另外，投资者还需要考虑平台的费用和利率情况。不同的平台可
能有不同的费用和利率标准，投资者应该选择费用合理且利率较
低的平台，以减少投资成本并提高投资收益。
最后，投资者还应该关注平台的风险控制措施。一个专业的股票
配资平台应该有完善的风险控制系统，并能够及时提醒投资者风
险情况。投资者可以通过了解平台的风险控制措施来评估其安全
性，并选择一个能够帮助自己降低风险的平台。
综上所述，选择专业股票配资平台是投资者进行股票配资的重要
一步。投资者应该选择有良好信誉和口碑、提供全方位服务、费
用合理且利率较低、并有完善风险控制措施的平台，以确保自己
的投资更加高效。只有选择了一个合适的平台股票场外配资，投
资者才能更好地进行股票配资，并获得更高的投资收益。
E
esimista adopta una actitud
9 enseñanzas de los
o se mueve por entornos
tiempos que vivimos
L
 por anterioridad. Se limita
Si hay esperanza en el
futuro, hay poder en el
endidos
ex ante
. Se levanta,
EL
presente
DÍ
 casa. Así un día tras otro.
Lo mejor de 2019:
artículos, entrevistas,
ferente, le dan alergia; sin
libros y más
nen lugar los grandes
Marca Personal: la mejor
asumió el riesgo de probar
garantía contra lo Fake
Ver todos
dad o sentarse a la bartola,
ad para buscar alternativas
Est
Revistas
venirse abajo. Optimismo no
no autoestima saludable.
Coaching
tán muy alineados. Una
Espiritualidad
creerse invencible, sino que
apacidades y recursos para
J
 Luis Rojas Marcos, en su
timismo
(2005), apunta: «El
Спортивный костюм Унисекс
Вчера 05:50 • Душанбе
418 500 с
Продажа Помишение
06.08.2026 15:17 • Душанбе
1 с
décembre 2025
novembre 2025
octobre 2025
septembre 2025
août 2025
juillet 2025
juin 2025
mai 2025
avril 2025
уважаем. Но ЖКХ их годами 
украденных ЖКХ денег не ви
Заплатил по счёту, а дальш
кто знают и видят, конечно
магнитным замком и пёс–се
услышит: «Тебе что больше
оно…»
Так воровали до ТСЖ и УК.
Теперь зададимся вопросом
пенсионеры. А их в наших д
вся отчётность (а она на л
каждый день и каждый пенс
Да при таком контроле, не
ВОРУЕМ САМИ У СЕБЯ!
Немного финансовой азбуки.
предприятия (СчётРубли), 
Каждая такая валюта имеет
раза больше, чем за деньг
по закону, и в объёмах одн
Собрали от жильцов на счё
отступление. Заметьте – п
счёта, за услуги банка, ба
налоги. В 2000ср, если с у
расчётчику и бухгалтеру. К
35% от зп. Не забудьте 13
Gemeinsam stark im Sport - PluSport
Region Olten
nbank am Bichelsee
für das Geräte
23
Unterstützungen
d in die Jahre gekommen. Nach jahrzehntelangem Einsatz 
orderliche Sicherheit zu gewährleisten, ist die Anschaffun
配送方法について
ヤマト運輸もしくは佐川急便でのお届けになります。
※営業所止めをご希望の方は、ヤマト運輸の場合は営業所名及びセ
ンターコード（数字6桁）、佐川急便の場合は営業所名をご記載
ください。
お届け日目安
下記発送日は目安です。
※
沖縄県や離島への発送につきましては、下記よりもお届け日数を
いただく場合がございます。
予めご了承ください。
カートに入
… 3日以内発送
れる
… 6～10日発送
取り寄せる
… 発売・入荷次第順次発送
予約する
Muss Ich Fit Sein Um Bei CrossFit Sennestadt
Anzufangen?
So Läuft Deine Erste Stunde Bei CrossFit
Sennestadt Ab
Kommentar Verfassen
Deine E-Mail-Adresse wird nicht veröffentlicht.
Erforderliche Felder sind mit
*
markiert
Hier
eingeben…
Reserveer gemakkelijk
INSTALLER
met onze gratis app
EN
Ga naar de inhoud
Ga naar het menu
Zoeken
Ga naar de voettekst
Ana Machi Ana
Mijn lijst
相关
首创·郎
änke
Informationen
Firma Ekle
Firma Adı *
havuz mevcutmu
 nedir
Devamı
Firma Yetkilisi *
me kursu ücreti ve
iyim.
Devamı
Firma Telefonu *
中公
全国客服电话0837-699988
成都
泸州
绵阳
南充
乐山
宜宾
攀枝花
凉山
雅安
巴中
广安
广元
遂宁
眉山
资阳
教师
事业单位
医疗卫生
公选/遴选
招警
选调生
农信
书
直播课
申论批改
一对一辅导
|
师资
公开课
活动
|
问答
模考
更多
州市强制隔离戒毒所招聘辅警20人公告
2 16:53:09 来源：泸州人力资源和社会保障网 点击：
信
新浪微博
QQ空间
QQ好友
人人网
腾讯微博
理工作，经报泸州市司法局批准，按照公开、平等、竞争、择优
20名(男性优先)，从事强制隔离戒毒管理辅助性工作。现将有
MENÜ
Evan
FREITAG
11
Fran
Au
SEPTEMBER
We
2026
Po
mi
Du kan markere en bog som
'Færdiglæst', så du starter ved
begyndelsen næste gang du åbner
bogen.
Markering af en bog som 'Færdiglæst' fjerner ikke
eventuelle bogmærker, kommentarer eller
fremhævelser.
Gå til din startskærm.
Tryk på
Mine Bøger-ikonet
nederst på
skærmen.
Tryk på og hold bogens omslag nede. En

* **What needs to be done**: Where a line in the data contains the string "Sennestadt", add it to your count, and give only the final number.

* **Answer to the problem**: 2